Sustainable Resource Management

Sustainable resource management is at the heart of sustainable consumption and production. Sustainable resource management aims to close the product life cycle loop to achieve more efficient, circular material flows throughout entire economies. In this concept, "waste" is considered as a useful resource for meeting society's need for products and services. Moving beyond cleaner production, sustainable resource management takes advantage of all potential resources in order to meet the needs of the people within the carrying capacity of the Earth.

UNEP's work to promote sustainable resource management is spearheaded by the International Panel for Sustainable Resource Management, which provides coherent and authoritative scientific assessments on the environmental impacts of resource use over the full life cycle. The Resource Panel works to decouple economic growth from resource use and resource use from environmental degradation, and in particular to develop a better understanding of the ways to increase resource-efficient economic growth .

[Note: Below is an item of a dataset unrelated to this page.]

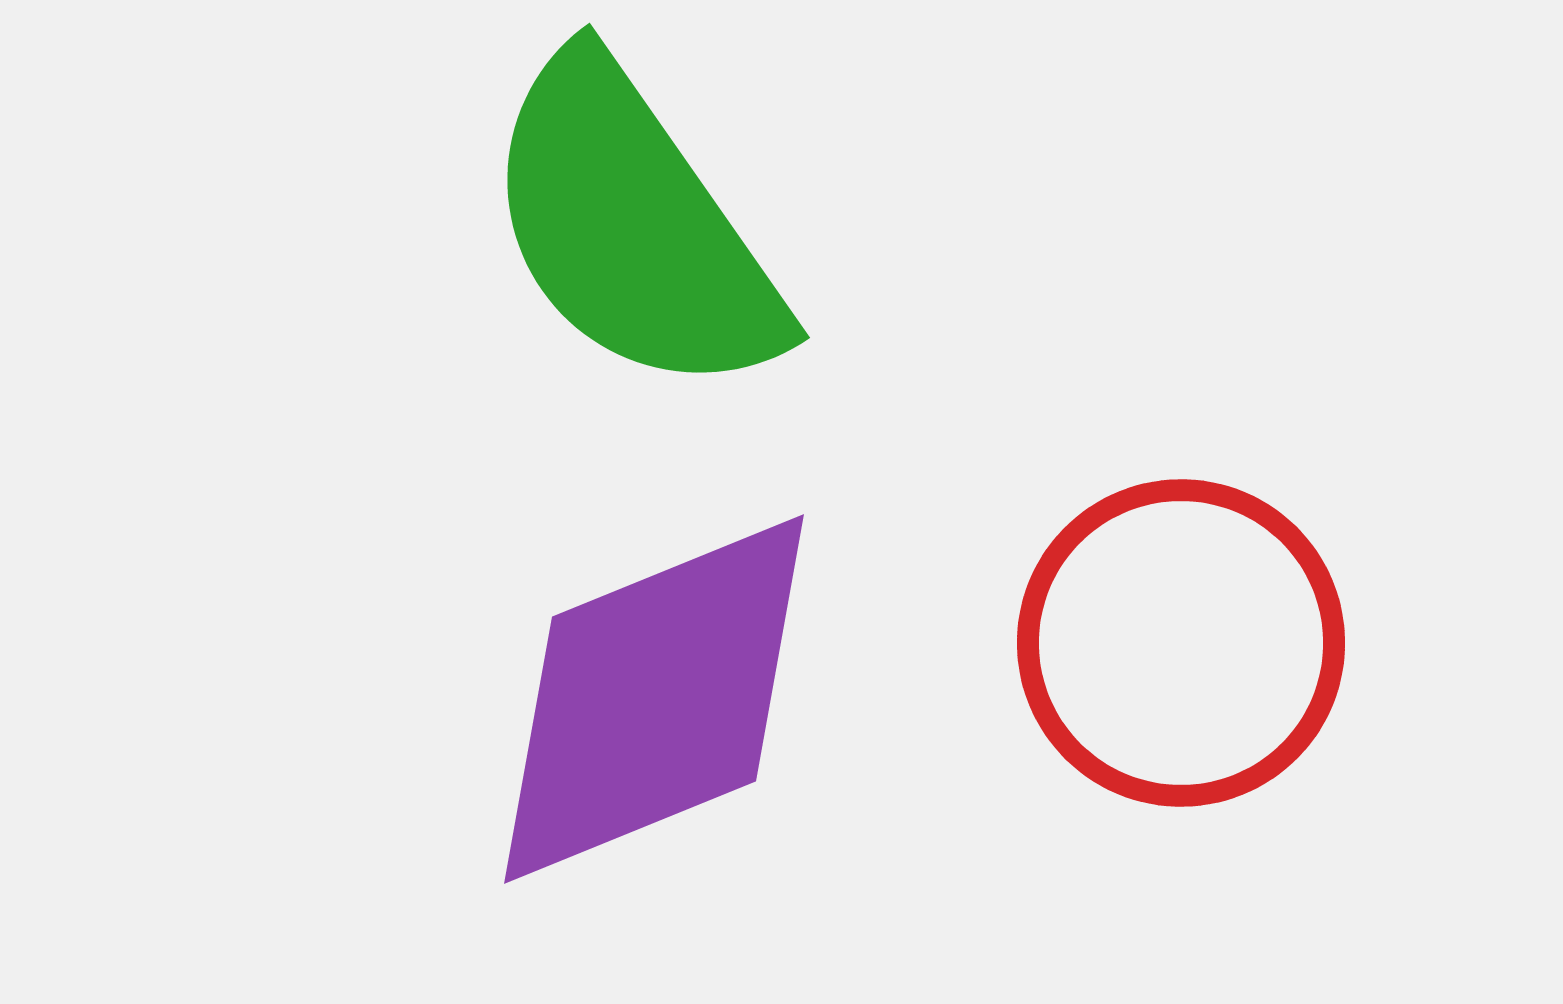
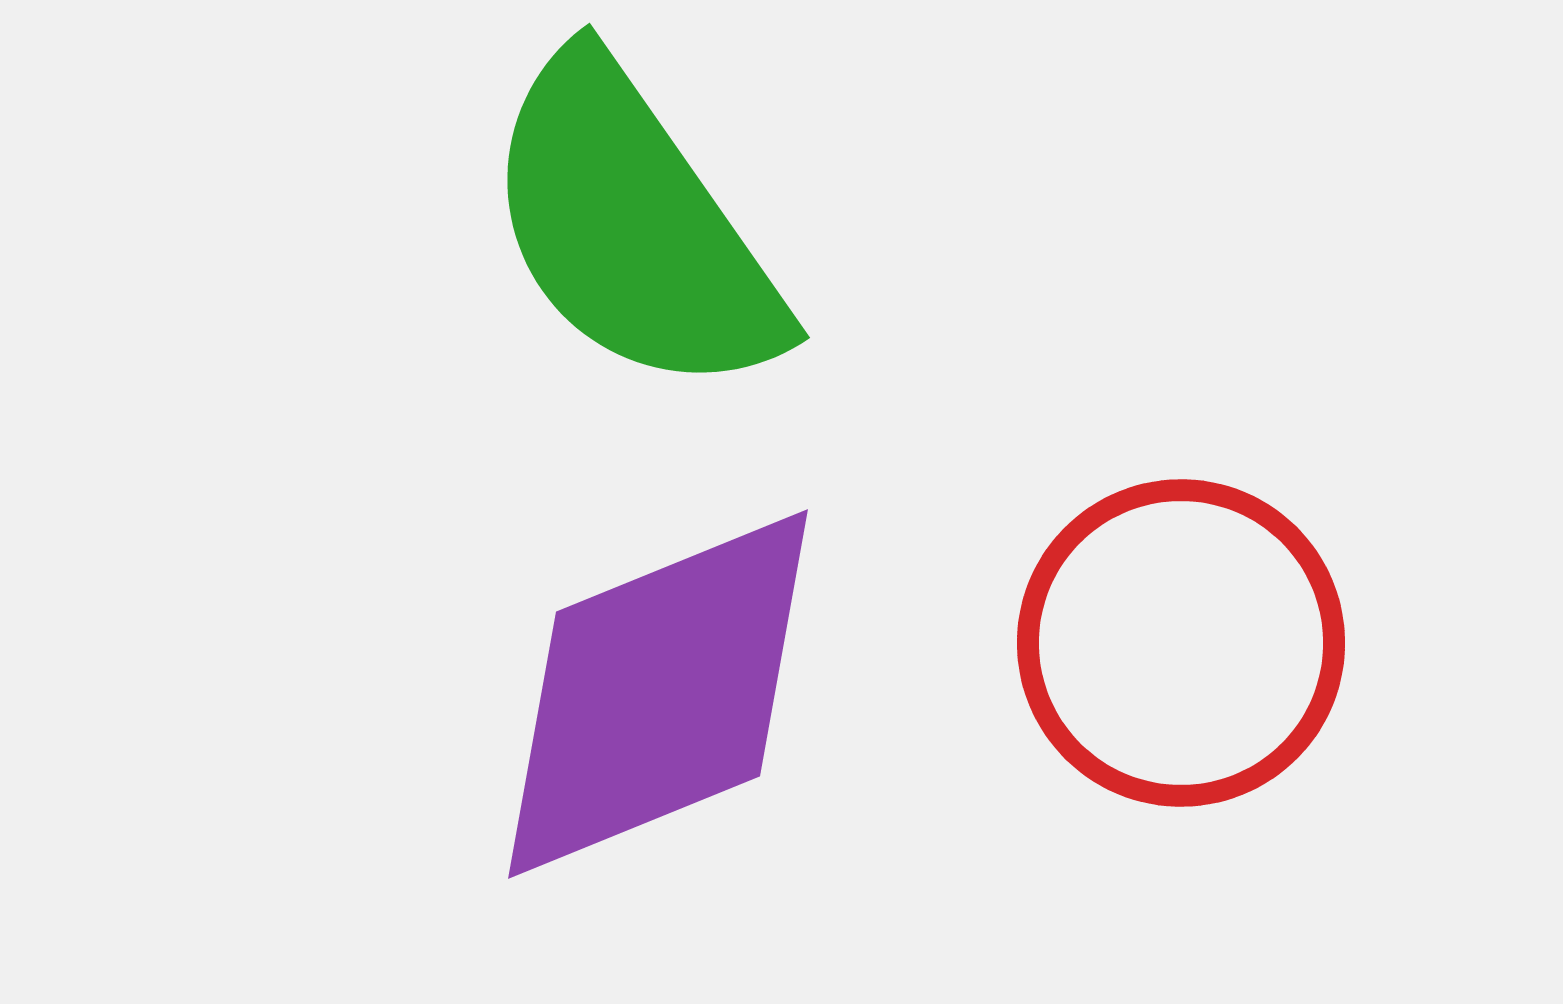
purple diamond: moved 4 px right, 5 px up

The sustainable use of natural resources was a key focus-area at the 2002 World Summit for Sustainable Development and is mentioned in two chapters of the Johannesburg Plan of Implementation: Poverty Eradication and Sustainable Consumption and Production. Resources are needed to eradicate poverty and fulfill the Millennium Development Goals. The topic of sustainable resource management has also been addressed at the international level by Japan in launching the G8 Initiative on 3R (reduce, reuse, recycle), by China in promoting a circular economy and by the European Commission in its thematic strategy on sustainable use of natural resources.

The management of resources such as metals and minerals, oil and gas, water and other renewable resources (for food and non-food purposes) is a fundamental challenge of sustainable development. In the last few years, unsustainable resource consumption has accelerated fuelled by soaring prices for raw commodities and increased competition amongst importing and manufacturing countries for ressources. Recent global assessments such as the Millennium Ecosystem Assessment and the Fourth Assessment Report of the Intergovernmental Panel on Climate Change have issued strong messages regarding the seriousness and irreversibility of the environmental impacts related to resource use, such as land degradation, loss of biodiversity, pollution and climate change.

At the same time, the global sentiment and the push for collective action necessary to address these problems is also gaining momentum. Recent government policies have started to monitor and address the environmental dimension of natural resource use. Government have launched 'material flows analysis' to evaluate land use alterations in relation to extraction and transportation infrastructure of raw materials and have also begun to implement life cycle thinking with regards to products and services.